On Tuesday, the state Public Service Commission approved a Georgia Power rate increase that could begin increasing residential bills as early as next month. One of the overlooked aspects of the package was a requirement that Georgia Power spend $8 million a year, over three years – on new charging stations for vehicles, and for infrastructure to provide the current.
Inclusion of the provision wasn’t fought by the utility. “They’re not dragging their feet on this like they did on solar,” Echols said in an interview.
No, the people Echols needs to persuade are his fellow Republicans, particularly those in the state Capitol. In fact, remember that November reference he made to the “cleaner air” that comes with electric vehicles? You may not see it again.
“We’ve talked about the environment. We talk about climate change and how [the cars] help with pollution. We haven’t gone after the economics. I think the messaging needs to change on this,” Echols said.
And the messenger needs to be a Republican.
Here’s the pitch Echols is making: On a per-person basis, residential customers are using much less electricity than they once did. “Because people are getting more efficient things, like LED bulbs. They use 90% less power,” he said. Then there are smart thermostats, and better-insulated homes.
Bottom line: The per-household demand for electricity is dropping, but the cost for generating that power remains static.
“The only thing that’s causing any kind of personal growth out there, in terms of appliances or home power is electric cars. Electric cars use a fair amount of power when you’re charging at home. And most people do charge at home,” said Echols, who is on his fourth electric vehicle, a Chevy Bolt.
Echols pointed to Cobb EMC, which has a program that allows consumers “free” electricity from 12 to 6 a.m. “They’re doing it to get electric vehicles,” he said. “You program your car to start charging at midnight.”
An emphasis on electric vehicles also strengthens the justification for Republican support of the continued construction of those two new nuclear reactors at Plant Vogtle in east Georgia, Echols said – despite those busted deadlines and cost overruns.
Like it or not, the PSC commissioner said, Washington is ultimately likely to levy some sort of carbon tax to discourage the use of fossil fuels. A friendly local environment for electric vehicles would ease any economic discomfort that transition creates.
But Echols isn’t just in a defensive posture. He heads up an electric vehicle “brain trust” that gathers once a month – to share new information and chart out the future course of EVs in Georgia. That future includes autonomous vehicles. A Mercedes Benz representative was there for Monday’s meeting. So was one from Porsche, too. And the Southern Co., parent company of Georgia power.
The “brain trust” meets on the premises of Cox Automotive property on Metropolitan Avenue in south Atlanta. (Cox Automotive is a division of Cox Enterprises, which also owns The Atlanta Journal-Constitution.)

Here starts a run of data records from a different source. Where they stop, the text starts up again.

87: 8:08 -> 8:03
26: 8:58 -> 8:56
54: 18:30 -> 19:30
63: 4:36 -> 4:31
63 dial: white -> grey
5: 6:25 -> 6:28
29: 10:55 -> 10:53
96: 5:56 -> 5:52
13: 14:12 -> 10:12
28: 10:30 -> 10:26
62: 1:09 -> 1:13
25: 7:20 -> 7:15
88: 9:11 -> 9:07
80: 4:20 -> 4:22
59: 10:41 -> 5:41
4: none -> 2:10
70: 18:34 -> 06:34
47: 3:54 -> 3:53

Echols would like to see the area – located between downtown Atlanta and Hartsfield-Jackson International Airport – become a center for electric vehicle development.

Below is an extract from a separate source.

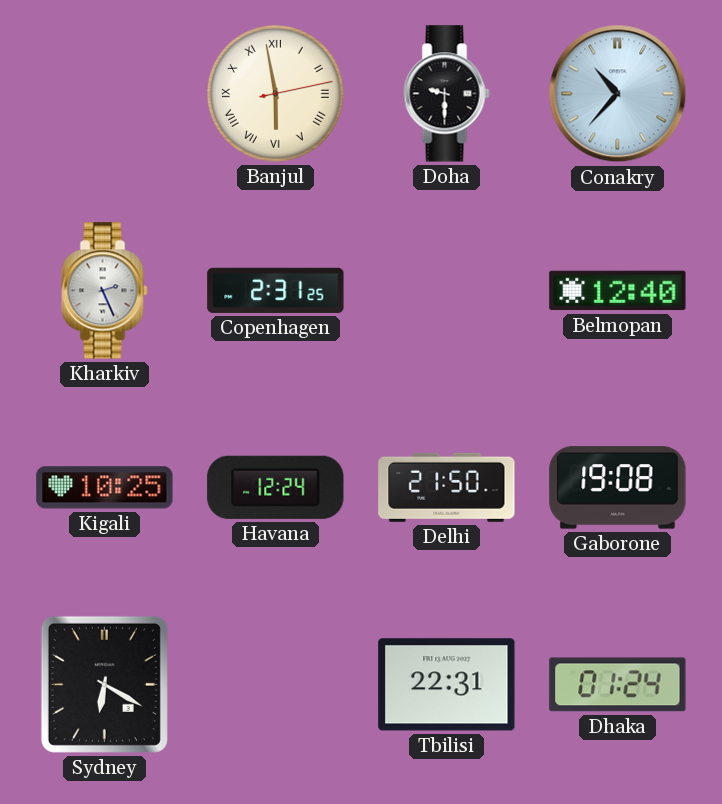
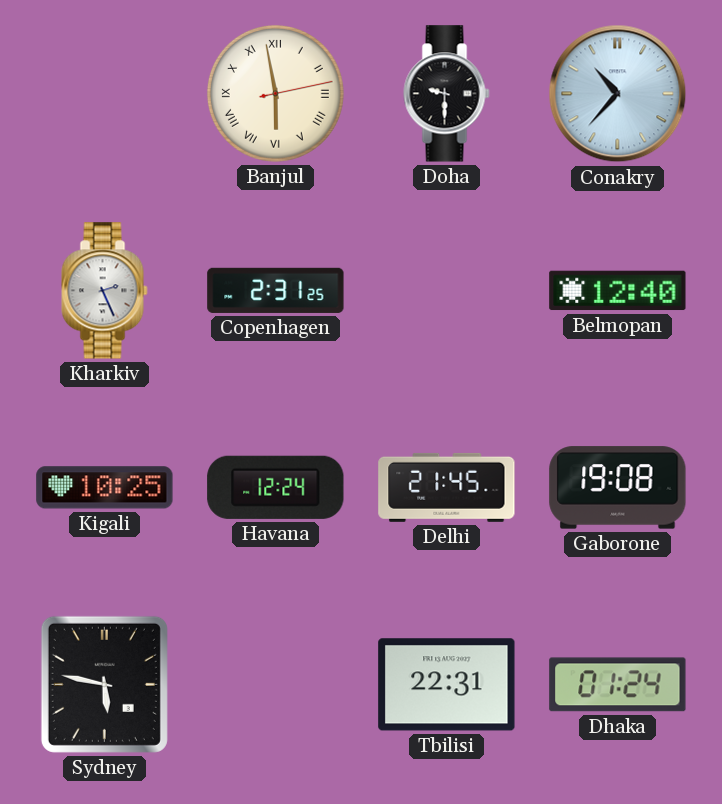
Delhi: 21:50 -> 21:45
Sydney: 6:20 -> 5:47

Echols has suggested to Mayor Keisha Lance Bottoms that the main thoroughfare, once known as Stewart Avenue, be renamed once again – this time as “Electric Avenue.”
Another member of the EV study group is state Rep. Todd Jones, R-Cumming. He is the author of House Bill 732, introduced last year, which would claw back $2,500 of the $5,000 tax credit for electric vehicles that was erased four years ago.

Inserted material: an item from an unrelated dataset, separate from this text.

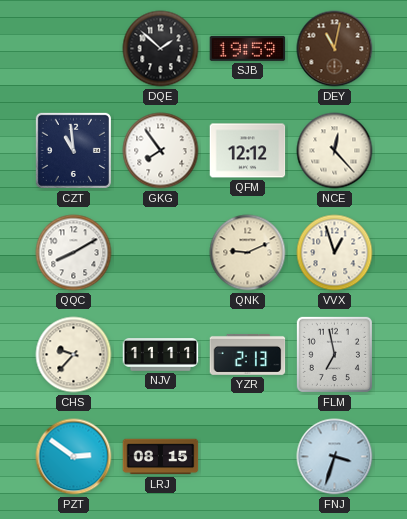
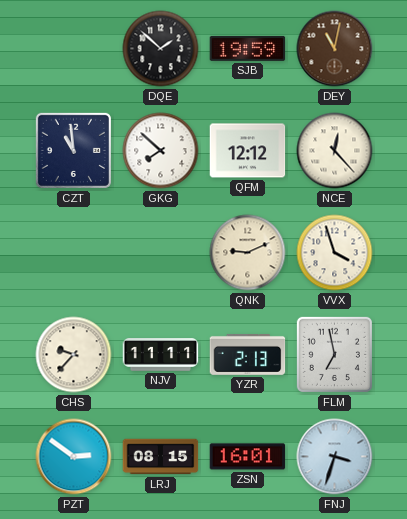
GKG: 7:54 -> 7:52
QQC: 8:10 -> none
VVX: 12:57 -> 3:57
ZSN: none -> 16:01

The measure would also offer a $500 tax credit for homeowners who install vehicle chargers. Introduced last April, the bill has yet to get a hearing.
Given that Gov. Brian Kemp, anticipating hard months ahead, has ordered two years’ worth of budget cuts, Echols said that the time may not be ripe to push for more tax credits that would eat into state revenue.
Nonetheless, Echols will be one of the participants in a two-day policy forum on the future of electric transportation held on the Georgia Tech campus in January, just as state lawmakers gather for the 2020 session. Vehicles will be available for test drives.
Forty-eight different models of vehicles sold in the U.S. use plugs. Within 20 years, it’s predicted half of all vehicles will be electric. The situation reminded Echols of the 2013 fight over solar energy.
“There were a lot of angry Republicans over that thing. They thought we had gone over to the dark side,” Echols said. “But eventually, as those solar farms wound up in poor counties across south Georgia, raising their tax digest, letting them get ambulances and libraries and softball fields, Republicans eventually said – you know, this is a good thing.”
It could happen again. But it will take work, even in Washington. In a budget compromise reached this week, Congress didn’t scrap the federal tax credit on electric vehicles outright, as the White House had threatened.
But they didn’t expand the 200,000 vehicle-per-carmaker cap, which Tesla and General Motors have already exceeded. Other companies will quickly do the same — which means the federal tax credit will soon be no more.